----- Supplied records -----

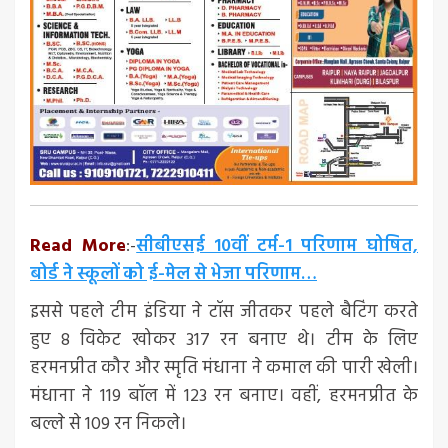
Read More
:-
सीबीएसई 10वीं टर्म-1 परिणाम घोषित,
बोर्ड ने स्कूलों को ई-मेल से भेजा परिणाम…
इससे पहले टीम इंडिया ने टॉस जीतकर पहले बैटिंग करते
हुए 8 विकेट खोकर 317 रन बनाए थे। टीम के लिए
हरमनप्रीत कौर और स्मृति मंधाना ने कमाल की पारी खेली।
मंधाना ने 119 बॉल में 123 रन बनाए। वहीं, हरमनप्रीत के
बल्ले से 109 रन निकले।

-----

**Task statement**
The records above must be repeated exactly, minus their pictures.

**Response to this exercise**
Read More
:-
सीबीएसई 10वीं टर्म-1 परिणाम घोषित,
बोर्ड ने स्कूलों को ई-मेल से भेजा परिणाम…
इससे पहले टीम इंडिया ने टॉस जीतकर पहले बैटिंग करते
हुए 8 विकेट खोकर 317 रन बनाए थे। टीम के लिए
हरमनप्रीत कौर और स्मृति मंधाना ने कमाल की पारी खेली।
मंधाना ने 119 बॉल में 123 रन बनाए। वहीं, हरमनप्रीत के
बल्ले से 109 रन निकले।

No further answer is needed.